Structured page parsing data:
--*--

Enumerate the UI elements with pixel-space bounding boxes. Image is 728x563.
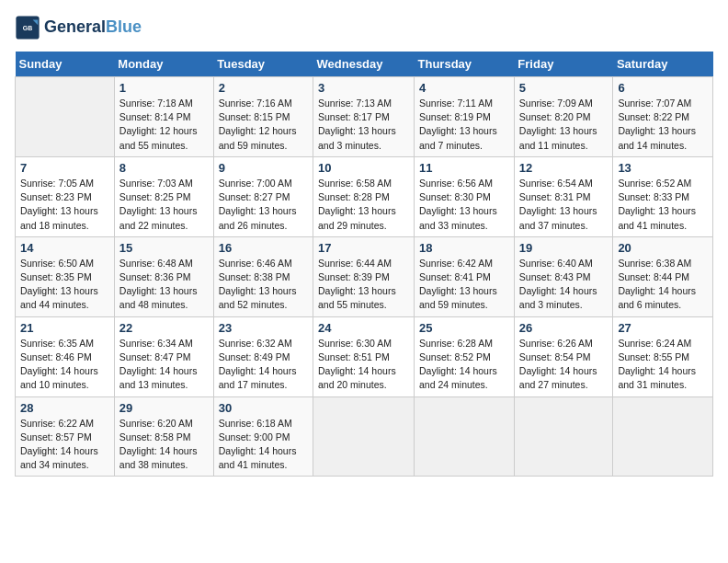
day-number: 20 xyxy=(618,241,708,255)
calendar-cell: 10 Sunrise: 6:58 AM Sunset: 8:28 PM Dayl… xyxy=(313,156,415,236)
day-number: 9 xyxy=(219,161,308,175)
day-info: Sunrise: 6:18 AM Sunset: 9:00 PM Dayligh… xyxy=(219,417,308,473)
calendar-cell: 18 Sunrise: 6:42 AM Sunset: 8:41 PM Dayl… xyxy=(415,236,515,316)
day-info: Sunrise: 7:11 AM Sunset: 8:19 PM Dayligh… xyxy=(419,97,509,153)
calendar-cell: 14 Sunrise: 6:50 AM Sunset: 8:35 PM Dayl… xyxy=(16,236,115,316)
calendar-cell: 23 Sunrise: 6:32 AM Sunset: 8:49 PM Dayl… xyxy=(213,316,313,396)
day-info: Sunrise: 6:54 AM Sunset: 8:31 PM Dayligh… xyxy=(519,177,609,233)
day-number: 5 xyxy=(519,81,609,95)
calendar-cell: 21 Sunrise: 6:35 AM Sunset: 8:46 PM Dayl… xyxy=(16,316,115,396)
calendar-week-row: 21 Sunrise: 6:35 AM Sunset: 8:46 PM Dayl… xyxy=(16,316,713,396)
day-number: 24 xyxy=(318,321,409,335)
weekday-header: Monday xyxy=(114,52,213,77)
calendar-cell: 15 Sunrise: 6:48 AM Sunset: 8:36 PM Dayl… xyxy=(114,236,213,316)
calendar-cell: 3 Sunrise: 7:13 AM Sunset: 8:17 PM Dayli… xyxy=(313,77,415,157)
day-number: 7 xyxy=(20,161,109,175)
calendar-cell xyxy=(415,396,515,477)
day-number: 6 xyxy=(618,81,708,95)
calendar-week-row: 14 Sunrise: 6:50 AM Sunset: 8:35 PM Dayl… xyxy=(16,236,713,316)
calendar-cell: 4 Sunrise: 7:11 AM Sunset: 8:19 PM Dayli… xyxy=(415,77,515,157)
calendar-cell: 12 Sunrise: 6:54 AM Sunset: 8:31 PM Dayl… xyxy=(514,156,613,236)
day-info: Sunrise: 6:34 AM Sunset: 8:47 PM Dayligh… xyxy=(119,337,209,393)
day-info: Sunrise: 6:32 AM Sunset: 8:49 PM Dayligh… xyxy=(219,337,308,393)
weekday-header: Saturday xyxy=(613,52,713,77)
day-number: 26 xyxy=(519,321,609,335)
calendar-week-row: 1 Sunrise: 7:18 AM Sunset: 8:14 PM Dayli… xyxy=(16,77,713,157)
day-number: 29 xyxy=(119,401,209,415)
day-info: Sunrise: 6:48 AM Sunset: 8:36 PM Dayligh… xyxy=(119,257,209,313)
day-number: 16 xyxy=(219,241,308,255)
day-number: 2 xyxy=(219,81,308,95)
day-info: Sunrise: 6:26 AM Sunset: 8:54 PM Dayligh… xyxy=(519,337,609,393)
day-info: Sunrise: 6:46 AM Sunset: 8:38 PM Dayligh… xyxy=(219,257,308,313)
day-info: Sunrise: 6:20 AM Sunset: 8:58 PM Dayligh… xyxy=(119,417,209,473)
weekday-header: Sunday xyxy=(16,52,115,77)
day-info: Sunrise: 7:16 AM Sunset: 8:15 PM Dayligh… xyxy=(219,97,308,153)
logo: GB GeneralBlue xyxy=(15,15,142,40)
calendar-cell: 17 Sunrise: 6:44 AM Sunset: 8:39 PM Dayl… xyxy=(313,236,415,316)
calendar-cell: 11 Sunrise: 6:56 AM Sunset: 8:30 PM Dayl… xyxy=(415,156,515,236)
logo-icon: GB xyxy=(15,15,40,40)
day-info: Sunrise: 6:44 AM Sunset: 8:39 PM Dayligh… xyxy=(318,257,409,313)
calendar-cell: 2 Sunrise: 7:16 AM Sunset: 8:15 PM Dayli… xyxy=(213,77,313,157)
day-number: 11 xyxy=(419,161,509,175)
calendar-cell: 20 Sunrise: 6:38 AM Sunset: 8:44 PM Dayl… xyxy=(613,236,713,316)
day-number: 17 xyxy=(318,241,409,255)
calendar-header-row: SundayMondayTuesdayWednesdayThursdayFrid… xyxy=(16,52,713,77)
day-number: 8 xyxy=(119,161,209,175)
day-number: 19 xyxy=(519,241,609,255)
day-number: 18 xyxy=(419,241,509,255)
day-number: 13 xyxy=(618,161,708,175)
calendar-cell: 27 Sunrise: 6:24 AM Sunset: 8:55 PM Dayl… xyxy=(613,316,713,396)
calendar-table: SundayMondayTuesdayWednesdayThursdayFrid… xyxy=(15,52,713,477)
weekday-header: Friday xyxy=(514,52,613,77)
calendar-body: 1 Sunrise: 7:18 AM Sunset: 8:14 PM Dayli… xyxy=(16,77,713,477)
day-info: Sunrise: 7:05 AM Sunset: 8:23 PM Dayligh… xyxy=(20,177,109,233)
day-info: Sunrise: 7:00 AM Sunset: 8:27 PM Dayligh… xyxy=(219,177,308,233)
day-number: 3 xyxy=(318,81,409,95)
day-info: Sunrise: 7:03 AM Sunset: 8:25 PM Dayligh… xyxy=(119,177,209,233)
calendar-cell: 13 Sunrise: 6:52 AM Sunset: 8:33 PM Dayl… xyxy=(613,156,713,236)
svg-text:GB: GB xyxy=(23,25,33,31)
day-info: Sunrise: 6:38 AM Sunset: 8:44 PM Dayligh… xyxy=(618,257,708,313)
day-number: 23 xyxy=(219,321,308,335)
day-number: 10 xyxy=(318,161,409,175)
calendar-cell: 30 Sunrise: 6:18 AM Sunset: 9:00 PM Dayl… xyxy=(213,396,313,477)
day-number: 22 xyxy=(119,321,209,335)
calendar-cell: 25 Sunrise: 6:28 AM Sunset: 8:52 PM Dayl… xyxy=(415,316,515,396)
day-info: Sunrise: 6:50 AM Sunset: 8:35 PM Dayligh… xyxy=(20,257,109,313)
calendar-cell xyxy=(16,77,115,157)
calendar-week-row: 7 Sunrise: 7:05 AM Sunset: 8:23 PM Dayli… xyxy=(16,156,713,236)
weekday-header: Thursday xyxy=(415,52,515,77)
day-info: Sunrise: 6:52 AM Sunset: 8:33 PM Dayligh… xyxy=(618,177,708,233)
calendar-cell: 1 Sunrise: 7:18 AM Sunset: 8:14 PM Dayli… xyxy=(114,77,213,157)
day-info: Sunrise: 6:58 AM Sunset: 8:28 PM Dayligh… xyxy=(318,177,409,233)
day-info: Sunrise: 7:13 AM Sunset: 8:17 PM Dayligh… xyxy=(318,97,409,153)
weekday-header: Tuesday xyxy=(213,52,313,77)
day-info: Sunrise: 7:09 AM Sunset: 8:20 PM Dayligh… xyxy=(519,97,609,153)
calendar-cell: 22 Sunrise: 6:34 AM Sunset: 8:47 PM Dayl… xyxy=(114,316,213,396)
day-info: Sunrise: 7:18 AM Sunset: 8:14 PM Dayligh… xyxy=(119,97,209,153)
calendar-cell xyxy=(514,396,613,477)
day-info: Sunrise: 6:30 AM Sunset: 8:51 PM Dayligh… xyxy=(318,337,409,393)
day-info: Sunrise: 6:35 AM Sunset: 8:46 PM Dayligh… xyxy=(20,337,109,393)
calendar-cell: 8 Sunrise: 7:03 AM Sunset: 8:25 PM Dayli… xyxy=(114,156,213,236)
calendar-cell: 16 Sunrise: 6:46 AM Sunset: 8:38 PM Dayl… xyxy=(213,236,313,316)
day-number: 15 xyxy=(119,241,209,255)
day-number: 30 xyxy=(219,401,308,415)
day-number: 27 xyxy=(618,321,708,335)
calendar-cell xyxy=(613,396,713,477)
day-number: 25 xyxy=(419,321,509,335)
calendar-cell: 28 Sunrise: 6:22 AM Sunset: 8:57 PM Dayl… xyxy=(16,396,115,477)
day-number: 12 xyxy=(519,161,609,175)
calendar-cell: 26 Sunrise: 6:26 AM Sunset: 8:54 PM Dayl… xyxy=(514,316,613,396)
calendar-cell: 7 Sunrise: 7:05 AM Sunset: 8:23 PM Dayli… xyxy=(16,156,115,236)
day-number: 4 xyxy=(419,81,509,95)
day-info: Sunrise: 6:56 AM Sunset: 8:30 PM Dayligh… xyxy=(419,177,509,233)
logo-text: GeneralBlue xyxy=(44,18,142,37)
day-info: Sunrise: 6:40 AM Sunset: 8:43 PM Dayligh… xyxy=(519,257,609,313)
day-info: Sunrise: 6:42 AM Sunset: 8:41 PM Dayligh… xyxy=(419,257,509,313)
calendar-week-row: 28 Sunrise: 6:22 AM Sunset: 8:57 PM Dayl… xyxy=(16,396,713,477)
page-header: GB GeneralBlue xyxy=(15,15,713,40)
calendar-cell: 6 Sunrise: 7:07 AM Sunset: 8:22 PM Dayli… xyxy=(613,77,713,157)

--*--

## Your assignment
Find the lines in the data that hold the word "text". Reply with how many there are and nothing more.

## Response
2